Changing the Response of the Cat
Vet Prescribed / Pharmacological – Discuss with your vet; reserve for severe and chronic problems
- Clomicalm- (Clomipramine) is commonly used by vets to treat anxiety disorders: it is an anti depressant that works best as a long term treatment combined with behavioural therapy.
- Valium- (Diazepam) a tranquilizer. But can have a paradoxical effect that makes the cat more agitated.
Non Vet Prescribed / Behaviors
- Feliway – A synthetic analogue of facial (friendly) pheromones. Especially recommended for spraying problems or inappropriate urination. Can also be used to make areas less threatening.
- Aromatherapy – Lavender essential oil can be relaxing – can be used in a burner as long as the room is well ventilated.
- Massage – Good to use on a daily basis for stressed cats.
- T-touch – A form of tactile therapy often using circular movements of the fingers on the skin. Can induce a trance-like state in some cats, or can send them to sleep.
- Herbal therapies – Valerian is sometimes used to calm cats.
- Homeopathic – Best known is probably Rescue Remedy flower essence.
- Nutritional supplements – B group-vitamins are reputed to reduce anxiety – many cats like the yeast supplements that provide these.

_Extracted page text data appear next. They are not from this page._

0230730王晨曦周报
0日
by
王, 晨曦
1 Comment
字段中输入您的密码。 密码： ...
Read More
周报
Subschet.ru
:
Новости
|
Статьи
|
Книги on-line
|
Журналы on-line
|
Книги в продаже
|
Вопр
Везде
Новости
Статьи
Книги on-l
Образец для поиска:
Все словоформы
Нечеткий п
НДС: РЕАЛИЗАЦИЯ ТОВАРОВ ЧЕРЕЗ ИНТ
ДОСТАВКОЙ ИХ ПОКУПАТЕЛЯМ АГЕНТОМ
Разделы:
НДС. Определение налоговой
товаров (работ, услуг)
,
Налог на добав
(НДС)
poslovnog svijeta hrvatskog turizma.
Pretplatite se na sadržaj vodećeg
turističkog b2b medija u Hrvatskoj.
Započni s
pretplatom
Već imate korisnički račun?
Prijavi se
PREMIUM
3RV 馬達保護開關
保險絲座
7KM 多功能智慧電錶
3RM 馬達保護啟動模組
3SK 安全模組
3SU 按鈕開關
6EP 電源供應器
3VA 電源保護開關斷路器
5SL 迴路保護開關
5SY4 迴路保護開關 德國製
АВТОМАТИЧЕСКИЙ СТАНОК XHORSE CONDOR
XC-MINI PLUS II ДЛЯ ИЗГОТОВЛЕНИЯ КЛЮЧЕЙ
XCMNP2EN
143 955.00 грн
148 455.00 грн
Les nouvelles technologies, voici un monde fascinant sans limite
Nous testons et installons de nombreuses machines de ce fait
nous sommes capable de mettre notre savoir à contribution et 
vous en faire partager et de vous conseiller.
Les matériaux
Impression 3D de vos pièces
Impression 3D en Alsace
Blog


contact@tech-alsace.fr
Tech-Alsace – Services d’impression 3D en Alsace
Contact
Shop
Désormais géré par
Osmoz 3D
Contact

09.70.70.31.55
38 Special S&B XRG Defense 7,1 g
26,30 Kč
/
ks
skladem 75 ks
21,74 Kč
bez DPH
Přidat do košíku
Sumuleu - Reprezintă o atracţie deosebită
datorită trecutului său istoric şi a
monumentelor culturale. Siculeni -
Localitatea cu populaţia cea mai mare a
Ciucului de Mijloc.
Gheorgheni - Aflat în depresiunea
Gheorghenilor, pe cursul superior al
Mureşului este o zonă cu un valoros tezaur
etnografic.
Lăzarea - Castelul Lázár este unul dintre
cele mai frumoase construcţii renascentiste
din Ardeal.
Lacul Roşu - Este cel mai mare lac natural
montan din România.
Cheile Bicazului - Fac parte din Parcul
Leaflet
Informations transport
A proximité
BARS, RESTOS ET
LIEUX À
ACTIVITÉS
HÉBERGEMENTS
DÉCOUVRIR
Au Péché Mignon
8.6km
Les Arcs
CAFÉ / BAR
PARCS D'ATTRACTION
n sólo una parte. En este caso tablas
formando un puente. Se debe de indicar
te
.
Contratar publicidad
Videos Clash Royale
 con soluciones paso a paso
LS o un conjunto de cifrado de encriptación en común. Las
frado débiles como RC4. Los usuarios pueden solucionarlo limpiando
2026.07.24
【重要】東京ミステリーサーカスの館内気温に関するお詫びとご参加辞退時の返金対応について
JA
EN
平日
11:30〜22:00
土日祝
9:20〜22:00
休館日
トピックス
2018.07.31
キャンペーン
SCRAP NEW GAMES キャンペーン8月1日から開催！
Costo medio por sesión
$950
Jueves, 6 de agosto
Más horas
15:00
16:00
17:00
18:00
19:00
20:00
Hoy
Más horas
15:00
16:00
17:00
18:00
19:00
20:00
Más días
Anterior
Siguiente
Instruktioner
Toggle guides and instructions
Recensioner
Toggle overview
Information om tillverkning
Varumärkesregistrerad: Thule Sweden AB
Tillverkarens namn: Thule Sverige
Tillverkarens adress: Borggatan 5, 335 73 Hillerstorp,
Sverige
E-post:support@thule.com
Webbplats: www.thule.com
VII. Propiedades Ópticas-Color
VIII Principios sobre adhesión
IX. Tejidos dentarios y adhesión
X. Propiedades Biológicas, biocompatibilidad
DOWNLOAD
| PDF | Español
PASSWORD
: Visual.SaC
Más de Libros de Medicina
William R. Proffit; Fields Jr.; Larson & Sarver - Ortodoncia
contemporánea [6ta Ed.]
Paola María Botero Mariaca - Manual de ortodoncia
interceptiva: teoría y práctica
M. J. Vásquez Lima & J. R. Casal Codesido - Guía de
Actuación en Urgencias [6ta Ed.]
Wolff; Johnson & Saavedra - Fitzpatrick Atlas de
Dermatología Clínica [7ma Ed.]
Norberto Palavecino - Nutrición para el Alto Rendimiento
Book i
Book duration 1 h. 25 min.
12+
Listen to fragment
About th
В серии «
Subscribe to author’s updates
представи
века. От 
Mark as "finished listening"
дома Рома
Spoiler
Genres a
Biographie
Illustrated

There are also liquid and tablet preparations combing ingredients reputed to be relaxing, including amino acid tryptophan and b vitamins.
- Behavioural therapy – Classical conditioning techniques can help the cat to break a negative association with a situation or object by counter conditioning, desensitisation and graded exposure. Cats are presented to the feared stimulus / situation at the same time as being presented with a pleasant stimulus or being relaxed by massage. Operant conditioning techniques of reinforcement and shaping can help cats to relearn responses to stressors. These techniques can be combined easily with other therapies or greater efficacy.
A variety of methods is often the most effective. The environment can be changed, but sometimes the cat has learned the stress response so well that it can remain even when the stressor is removed. Cats can vary in their response to some of these methods and therefore it may be necessary to trial a variety of them to find what works for your cat. Some techniques, particularly the tactile ones of massage and t-touch are very useful for human-cat bonding and can also be relaxing for the human practitioner. Cats are intelligent and sensitive beings, and respond to the situation in the household, picking up tension and anxiety in their humans. Therefore, management of our own anxiety and stress is integral to minimising the stress felt by our feline friends.